### Task to carry out
Scan the records for the line containing "Identify the location of トップランナー油入変圧器."; extract it and all later lines, verbatim, through the end, and nothing before it.

### Data extract
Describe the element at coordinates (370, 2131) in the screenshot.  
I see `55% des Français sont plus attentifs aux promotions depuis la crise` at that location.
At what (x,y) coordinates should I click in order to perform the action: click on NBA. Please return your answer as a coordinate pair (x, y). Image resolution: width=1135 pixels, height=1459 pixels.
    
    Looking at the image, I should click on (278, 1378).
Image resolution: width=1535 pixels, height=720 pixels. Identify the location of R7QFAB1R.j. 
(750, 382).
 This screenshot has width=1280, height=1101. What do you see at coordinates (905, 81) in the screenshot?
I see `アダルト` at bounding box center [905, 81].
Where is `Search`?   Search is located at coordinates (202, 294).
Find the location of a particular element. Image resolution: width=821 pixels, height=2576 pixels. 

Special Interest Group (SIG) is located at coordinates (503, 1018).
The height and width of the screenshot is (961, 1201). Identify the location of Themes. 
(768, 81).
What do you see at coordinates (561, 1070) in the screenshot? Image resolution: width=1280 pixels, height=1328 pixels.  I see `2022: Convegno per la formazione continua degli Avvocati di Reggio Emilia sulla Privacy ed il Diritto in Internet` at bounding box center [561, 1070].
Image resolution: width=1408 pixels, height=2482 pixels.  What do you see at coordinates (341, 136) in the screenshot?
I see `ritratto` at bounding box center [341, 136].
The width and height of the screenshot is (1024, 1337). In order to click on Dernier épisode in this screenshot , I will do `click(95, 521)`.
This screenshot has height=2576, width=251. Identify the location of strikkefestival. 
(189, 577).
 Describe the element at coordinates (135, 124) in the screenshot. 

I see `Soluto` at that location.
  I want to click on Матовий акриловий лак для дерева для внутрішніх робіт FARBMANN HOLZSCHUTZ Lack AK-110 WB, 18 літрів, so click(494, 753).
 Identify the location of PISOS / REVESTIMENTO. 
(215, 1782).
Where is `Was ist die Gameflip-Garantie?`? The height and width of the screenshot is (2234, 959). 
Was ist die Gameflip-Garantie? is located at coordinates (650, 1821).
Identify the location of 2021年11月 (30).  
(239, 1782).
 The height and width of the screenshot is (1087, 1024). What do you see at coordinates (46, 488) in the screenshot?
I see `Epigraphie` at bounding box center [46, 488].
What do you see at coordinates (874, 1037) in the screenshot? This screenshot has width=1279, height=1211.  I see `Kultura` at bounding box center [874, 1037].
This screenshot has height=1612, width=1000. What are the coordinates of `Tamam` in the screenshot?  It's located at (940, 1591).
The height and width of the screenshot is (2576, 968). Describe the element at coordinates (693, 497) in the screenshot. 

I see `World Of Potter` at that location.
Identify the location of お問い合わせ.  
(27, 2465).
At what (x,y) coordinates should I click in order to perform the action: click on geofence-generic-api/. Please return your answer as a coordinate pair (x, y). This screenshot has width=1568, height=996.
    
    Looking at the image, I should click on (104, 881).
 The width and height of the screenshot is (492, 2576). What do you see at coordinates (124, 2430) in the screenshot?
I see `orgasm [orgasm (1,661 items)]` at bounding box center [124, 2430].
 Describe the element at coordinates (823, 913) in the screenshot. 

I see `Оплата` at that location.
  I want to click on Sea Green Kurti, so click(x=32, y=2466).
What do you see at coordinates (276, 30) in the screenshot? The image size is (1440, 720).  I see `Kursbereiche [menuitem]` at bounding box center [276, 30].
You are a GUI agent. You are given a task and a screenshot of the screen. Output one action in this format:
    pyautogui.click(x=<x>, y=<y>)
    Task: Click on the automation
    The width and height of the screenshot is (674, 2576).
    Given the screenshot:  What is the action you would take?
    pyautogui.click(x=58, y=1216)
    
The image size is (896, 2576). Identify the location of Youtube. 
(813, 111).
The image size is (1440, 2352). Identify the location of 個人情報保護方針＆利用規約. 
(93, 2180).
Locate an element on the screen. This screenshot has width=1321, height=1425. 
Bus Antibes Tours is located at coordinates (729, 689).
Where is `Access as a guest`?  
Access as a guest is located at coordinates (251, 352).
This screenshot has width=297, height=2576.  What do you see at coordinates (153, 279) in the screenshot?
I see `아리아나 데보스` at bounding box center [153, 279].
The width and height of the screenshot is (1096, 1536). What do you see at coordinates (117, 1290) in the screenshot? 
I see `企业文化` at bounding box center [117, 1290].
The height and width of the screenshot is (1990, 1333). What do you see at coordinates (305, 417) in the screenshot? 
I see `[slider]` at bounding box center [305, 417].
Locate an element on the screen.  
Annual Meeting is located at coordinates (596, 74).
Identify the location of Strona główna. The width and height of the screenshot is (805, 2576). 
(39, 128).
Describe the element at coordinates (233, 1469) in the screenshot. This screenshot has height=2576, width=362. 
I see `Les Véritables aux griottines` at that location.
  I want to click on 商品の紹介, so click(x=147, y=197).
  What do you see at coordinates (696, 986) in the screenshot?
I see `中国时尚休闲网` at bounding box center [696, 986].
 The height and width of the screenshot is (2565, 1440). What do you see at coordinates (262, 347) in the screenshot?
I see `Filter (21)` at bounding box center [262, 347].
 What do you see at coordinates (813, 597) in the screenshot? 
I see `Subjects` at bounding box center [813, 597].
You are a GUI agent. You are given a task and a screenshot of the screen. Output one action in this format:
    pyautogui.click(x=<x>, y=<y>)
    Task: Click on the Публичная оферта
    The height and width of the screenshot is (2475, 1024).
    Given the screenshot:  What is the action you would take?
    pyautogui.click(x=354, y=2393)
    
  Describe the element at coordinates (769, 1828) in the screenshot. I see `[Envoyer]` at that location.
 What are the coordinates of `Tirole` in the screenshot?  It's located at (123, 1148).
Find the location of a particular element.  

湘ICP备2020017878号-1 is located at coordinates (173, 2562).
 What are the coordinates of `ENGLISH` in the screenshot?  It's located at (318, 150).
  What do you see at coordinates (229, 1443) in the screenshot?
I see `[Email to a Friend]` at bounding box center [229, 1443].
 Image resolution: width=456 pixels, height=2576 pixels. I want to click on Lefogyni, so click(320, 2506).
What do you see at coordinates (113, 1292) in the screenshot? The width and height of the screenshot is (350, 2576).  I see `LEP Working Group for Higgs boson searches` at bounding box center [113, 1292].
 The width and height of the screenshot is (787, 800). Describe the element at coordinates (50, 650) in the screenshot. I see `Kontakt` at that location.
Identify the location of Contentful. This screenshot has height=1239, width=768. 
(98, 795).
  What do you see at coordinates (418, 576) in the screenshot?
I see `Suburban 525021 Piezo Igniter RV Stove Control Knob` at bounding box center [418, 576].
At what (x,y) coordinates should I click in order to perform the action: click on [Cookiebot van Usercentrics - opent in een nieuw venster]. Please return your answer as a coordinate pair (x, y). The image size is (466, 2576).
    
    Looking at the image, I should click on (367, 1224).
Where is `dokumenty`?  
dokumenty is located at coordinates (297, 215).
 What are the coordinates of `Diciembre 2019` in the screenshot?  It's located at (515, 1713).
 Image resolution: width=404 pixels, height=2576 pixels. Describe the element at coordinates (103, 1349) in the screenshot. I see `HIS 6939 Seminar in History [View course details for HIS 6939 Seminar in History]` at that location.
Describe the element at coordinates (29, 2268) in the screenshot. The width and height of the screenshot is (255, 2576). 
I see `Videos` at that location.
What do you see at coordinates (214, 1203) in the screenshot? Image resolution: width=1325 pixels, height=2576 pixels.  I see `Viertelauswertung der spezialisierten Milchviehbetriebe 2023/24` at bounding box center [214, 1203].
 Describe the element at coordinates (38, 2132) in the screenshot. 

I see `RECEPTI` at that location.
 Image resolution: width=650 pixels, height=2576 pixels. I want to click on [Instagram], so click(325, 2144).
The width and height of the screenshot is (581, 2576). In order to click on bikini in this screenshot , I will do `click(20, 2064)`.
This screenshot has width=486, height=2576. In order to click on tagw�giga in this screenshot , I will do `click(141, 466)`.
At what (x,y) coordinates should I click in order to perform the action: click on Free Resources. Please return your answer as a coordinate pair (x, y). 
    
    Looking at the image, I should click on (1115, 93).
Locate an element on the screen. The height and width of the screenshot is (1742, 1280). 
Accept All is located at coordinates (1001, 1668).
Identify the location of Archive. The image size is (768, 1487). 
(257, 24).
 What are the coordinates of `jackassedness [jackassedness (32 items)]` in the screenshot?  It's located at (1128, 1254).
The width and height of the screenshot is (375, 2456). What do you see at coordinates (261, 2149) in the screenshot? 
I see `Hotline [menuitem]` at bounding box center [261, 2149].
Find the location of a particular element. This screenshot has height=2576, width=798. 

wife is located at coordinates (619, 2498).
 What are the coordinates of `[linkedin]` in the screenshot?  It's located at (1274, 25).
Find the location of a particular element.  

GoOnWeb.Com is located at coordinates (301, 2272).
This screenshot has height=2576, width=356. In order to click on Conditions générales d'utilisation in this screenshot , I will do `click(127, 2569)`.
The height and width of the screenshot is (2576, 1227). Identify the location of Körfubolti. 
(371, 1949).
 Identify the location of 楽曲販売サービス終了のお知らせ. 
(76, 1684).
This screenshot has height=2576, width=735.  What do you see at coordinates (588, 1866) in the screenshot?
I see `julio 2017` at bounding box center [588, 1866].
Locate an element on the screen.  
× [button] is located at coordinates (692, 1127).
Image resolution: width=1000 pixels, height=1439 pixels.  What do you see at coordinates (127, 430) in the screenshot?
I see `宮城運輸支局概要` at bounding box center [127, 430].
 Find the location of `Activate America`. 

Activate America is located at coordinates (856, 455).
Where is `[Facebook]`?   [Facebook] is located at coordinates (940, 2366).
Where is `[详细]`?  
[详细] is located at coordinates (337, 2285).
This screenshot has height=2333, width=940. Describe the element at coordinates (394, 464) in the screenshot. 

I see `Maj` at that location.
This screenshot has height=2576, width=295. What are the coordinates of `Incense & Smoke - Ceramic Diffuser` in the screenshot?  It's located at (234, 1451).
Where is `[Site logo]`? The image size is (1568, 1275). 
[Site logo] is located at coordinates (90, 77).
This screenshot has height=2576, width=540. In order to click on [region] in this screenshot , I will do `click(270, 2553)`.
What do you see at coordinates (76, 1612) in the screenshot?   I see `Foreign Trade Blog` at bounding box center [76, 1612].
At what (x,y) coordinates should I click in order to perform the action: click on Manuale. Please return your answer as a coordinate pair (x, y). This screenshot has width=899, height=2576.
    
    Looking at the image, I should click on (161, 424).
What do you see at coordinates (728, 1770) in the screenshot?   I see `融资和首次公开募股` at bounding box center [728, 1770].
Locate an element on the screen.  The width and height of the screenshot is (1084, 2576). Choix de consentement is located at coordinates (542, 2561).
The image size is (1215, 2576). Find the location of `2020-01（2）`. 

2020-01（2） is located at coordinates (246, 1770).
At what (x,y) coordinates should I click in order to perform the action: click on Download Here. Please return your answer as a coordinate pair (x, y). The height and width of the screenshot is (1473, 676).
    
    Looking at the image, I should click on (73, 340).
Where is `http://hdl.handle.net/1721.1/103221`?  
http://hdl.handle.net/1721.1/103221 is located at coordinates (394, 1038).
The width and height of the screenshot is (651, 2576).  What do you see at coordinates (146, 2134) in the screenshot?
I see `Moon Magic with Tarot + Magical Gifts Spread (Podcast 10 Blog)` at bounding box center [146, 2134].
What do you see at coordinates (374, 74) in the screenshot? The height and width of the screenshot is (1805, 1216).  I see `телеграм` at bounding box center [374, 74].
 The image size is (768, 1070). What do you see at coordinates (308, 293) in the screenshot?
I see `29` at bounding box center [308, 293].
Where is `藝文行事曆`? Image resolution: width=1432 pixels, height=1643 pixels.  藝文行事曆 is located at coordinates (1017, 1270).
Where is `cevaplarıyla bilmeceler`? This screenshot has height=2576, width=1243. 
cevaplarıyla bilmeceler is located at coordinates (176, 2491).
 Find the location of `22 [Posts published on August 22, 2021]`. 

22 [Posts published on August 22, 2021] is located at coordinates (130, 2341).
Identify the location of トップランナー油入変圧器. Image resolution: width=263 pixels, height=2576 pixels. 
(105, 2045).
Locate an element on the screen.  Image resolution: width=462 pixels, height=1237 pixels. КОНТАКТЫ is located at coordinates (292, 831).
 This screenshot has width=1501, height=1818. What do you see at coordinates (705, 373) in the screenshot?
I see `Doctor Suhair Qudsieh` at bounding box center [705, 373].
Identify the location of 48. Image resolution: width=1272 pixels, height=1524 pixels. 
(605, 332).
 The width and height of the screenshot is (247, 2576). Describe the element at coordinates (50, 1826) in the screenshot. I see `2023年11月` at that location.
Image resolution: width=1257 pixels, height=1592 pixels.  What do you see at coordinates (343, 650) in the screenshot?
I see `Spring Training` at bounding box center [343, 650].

### Answer to this problem
Identify the location of トップランナー油入変圧器. Image resolution: width=263 pixels, height=2576 pixels. 
(105, 2045).
Locate an element on the screen.  Image resolution: width=462 pixels, height=1237 pixels. КОНТАКТЫ is located at coordinates (292, 831).
 This screenshot has width=1501, height=1818. What do you see at coordinates (705, 373) in the screenshot?
I see `Doctor Suhair Qudsieh` at bounding box center [705, 373].
Identify the location of 48. Image resolution: width=1272 pixels, height=1524 pixels. 
(605, 332).
 The width and height of the screenshot is (247, 2576). Describe the element at coordinates (50, 1826) in the screenshot. I see `2023年11月` at that location.
Image resolution: width=1257 pixels, height=1592 pixels.  What do you see at coordinates (343, 650) in the screenshot?
I see `Spring Training` at bounding box center [343, 650].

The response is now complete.